Measurement of Conflict
The measurement of anger-based parental conflict is well established in the research literature. In section 5, we review various general and specific measures and provide details about their psychometric properties. Although general measures are widely used and demonstrate good psychometric properties, specific measures of dyadic conflict are better predictors of long-term adjustment in children than are general measures of dyadic satisfaction. While the measurement of conflict is well established, the application of conflict measures as clinical instruments (to make decisions about individual children and families) has not been established. Some steps necessary for their use as clinical instruments are described in section 5.
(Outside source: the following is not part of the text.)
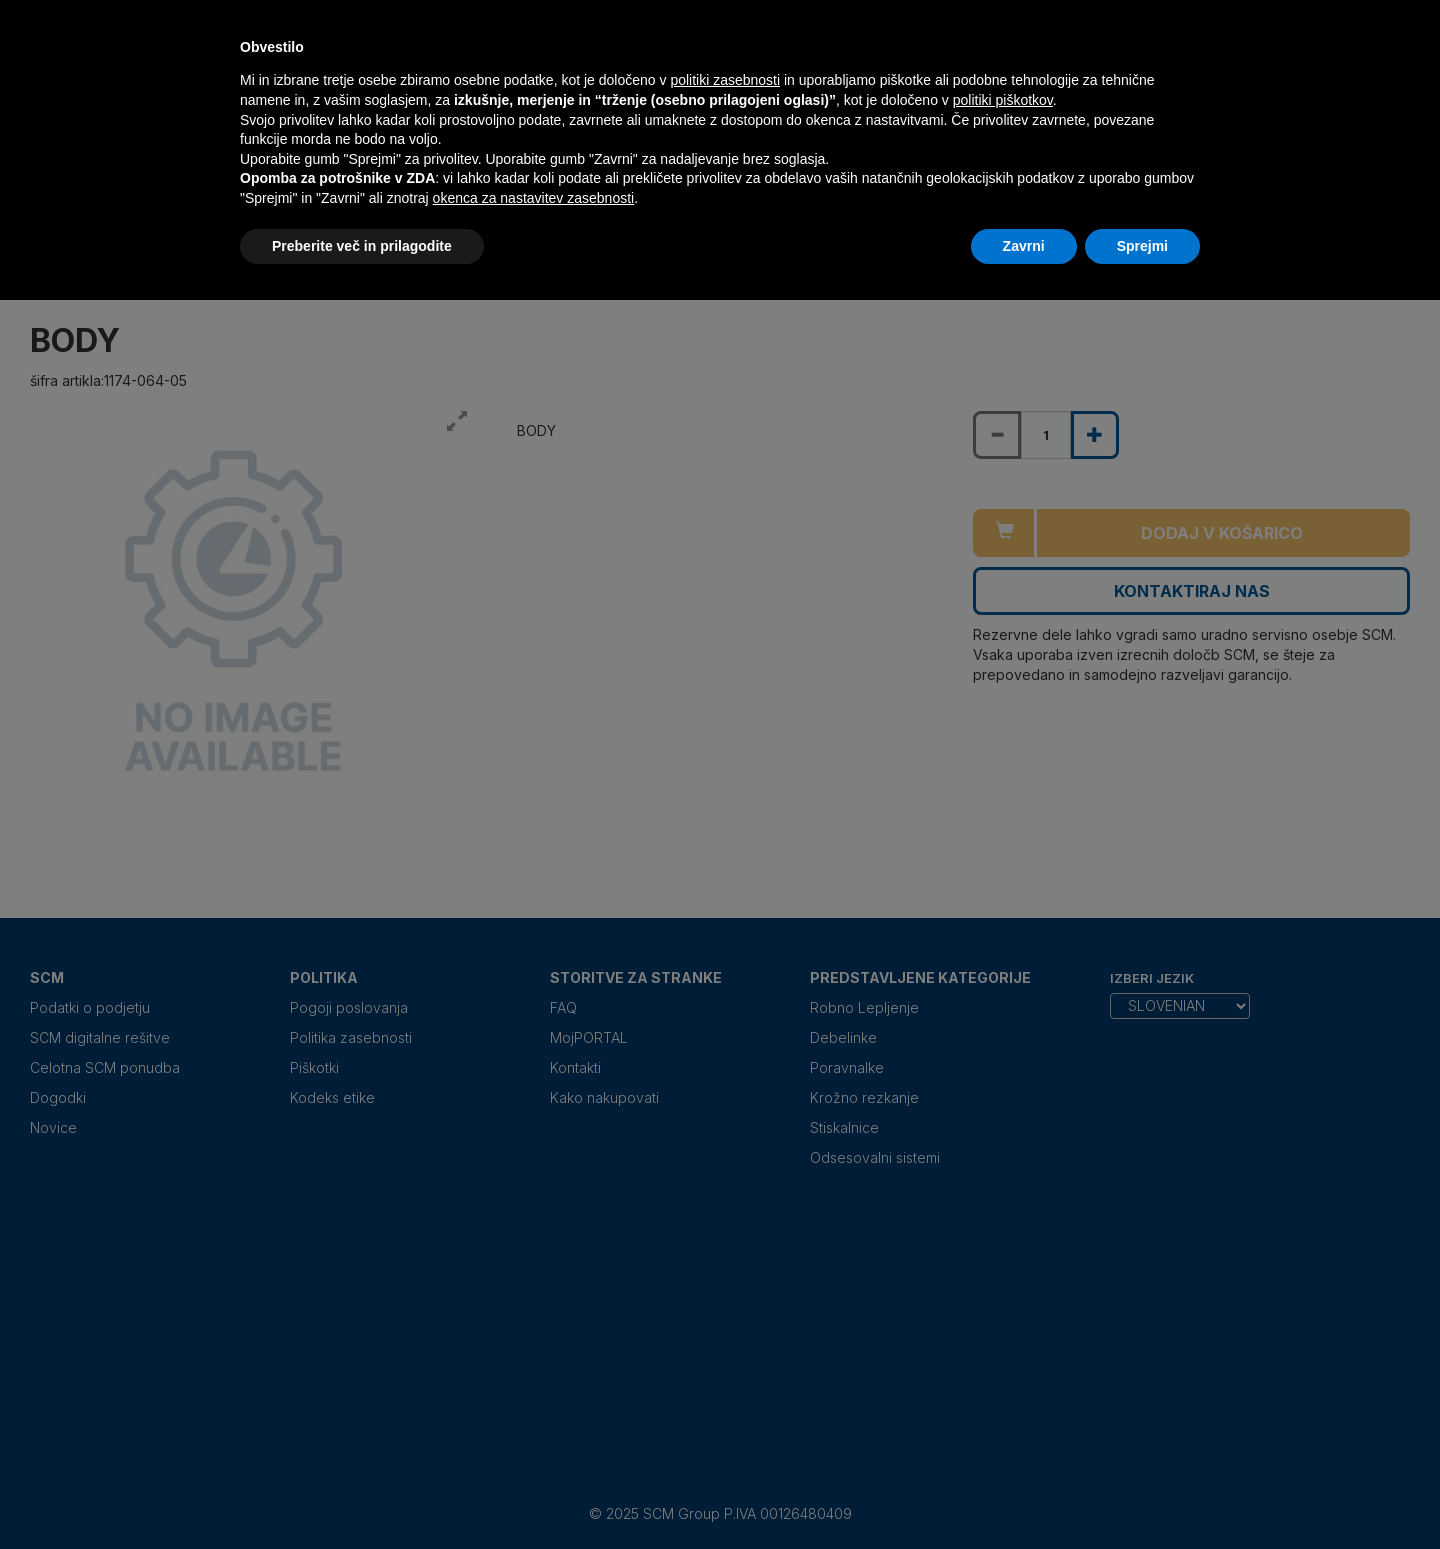  Describe the element at coordinates (362, 246) in the screenshot. I see `Preberite več in prilagodite [button]` at that location.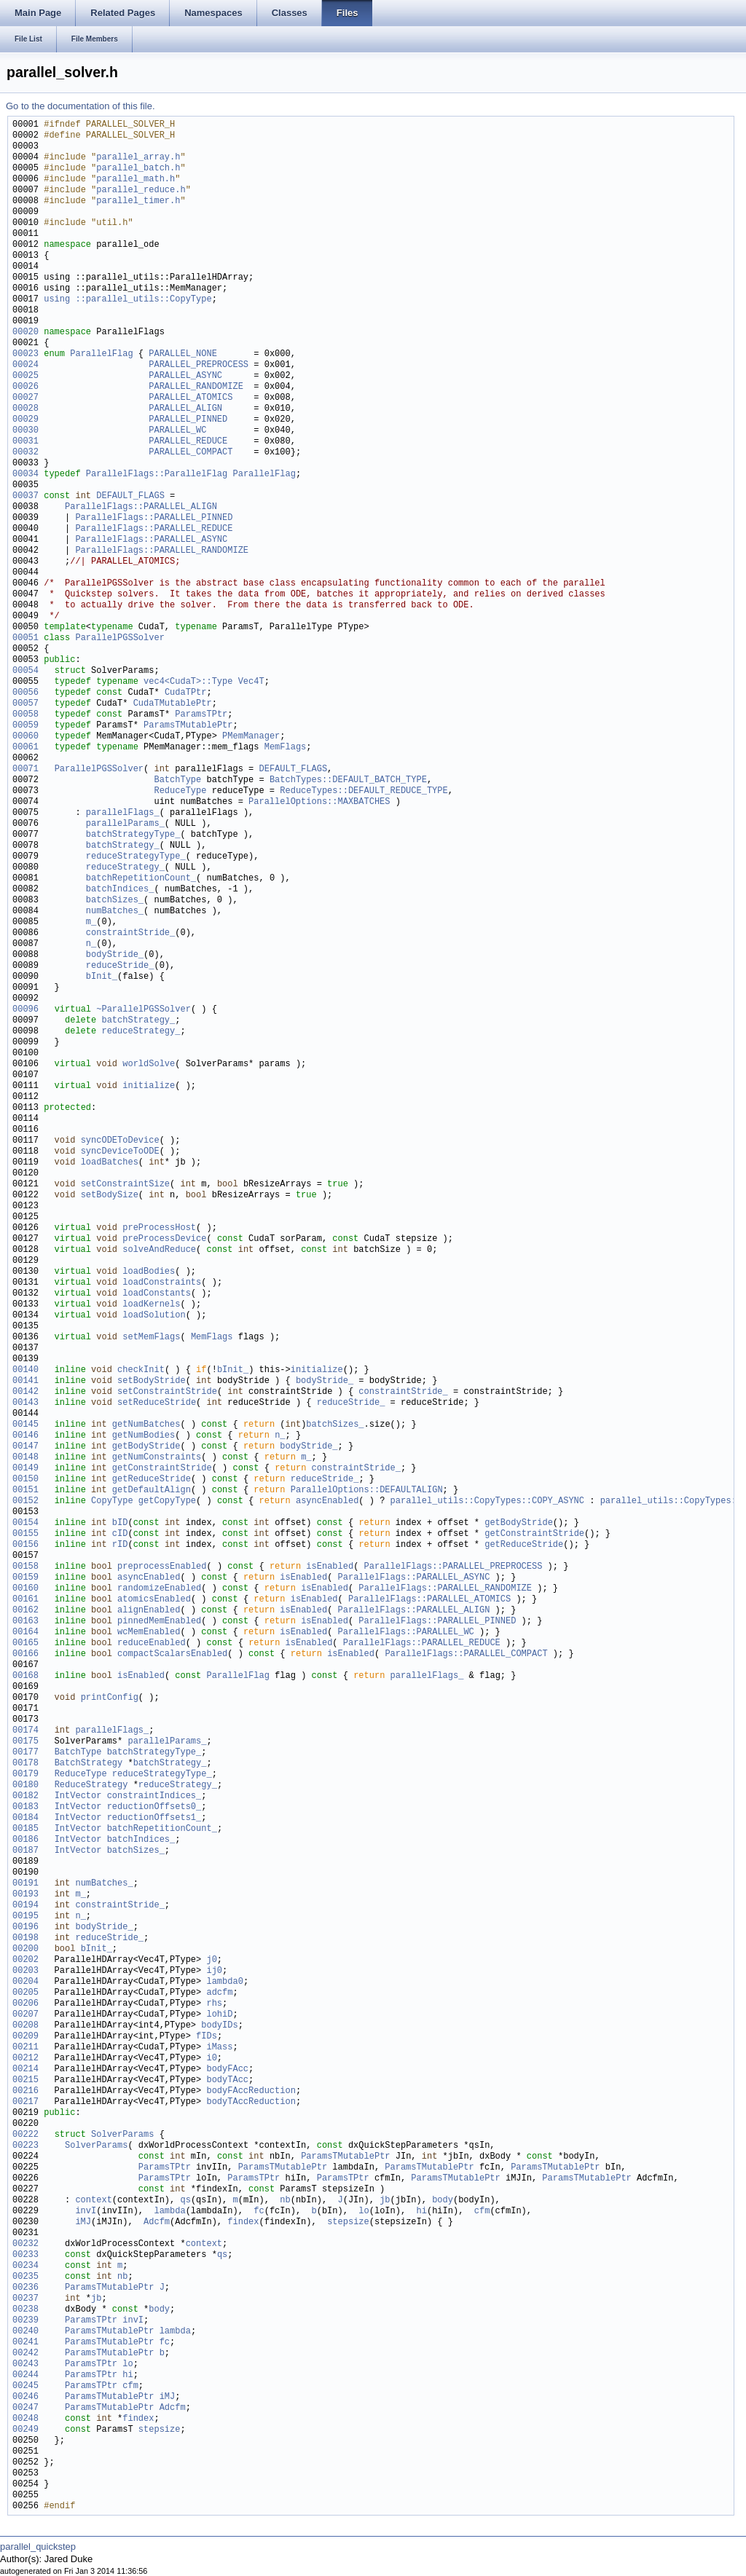 This screenshot has width=746, height=2576. What do you see at coordinates (25, 1818) in the screenshot?
I see `00184` at bounding box center [25, 1818].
One of the policy implications of section 5 is that it may be possible to use measures of parental conflict as screening tools to identify vulnerable children and families. Another implication has to do with child measures. In section 5 we also review measures of childhood disturbance, which are well established. If a program or service delivery objective is to identify children who are likely to fare less well following the divorce of their parents, then a good strategy would be to use a well established conflict measure in conjunction with a child adjustment measure.
A review of other measures to examine the components of divorce (payment of child support, the quality of the parent-child relationship) was beyond the scope of this review. However, if such measures were combined with those for conflict and child well-being, our ability to identify those children and families most in need of services would be further increased.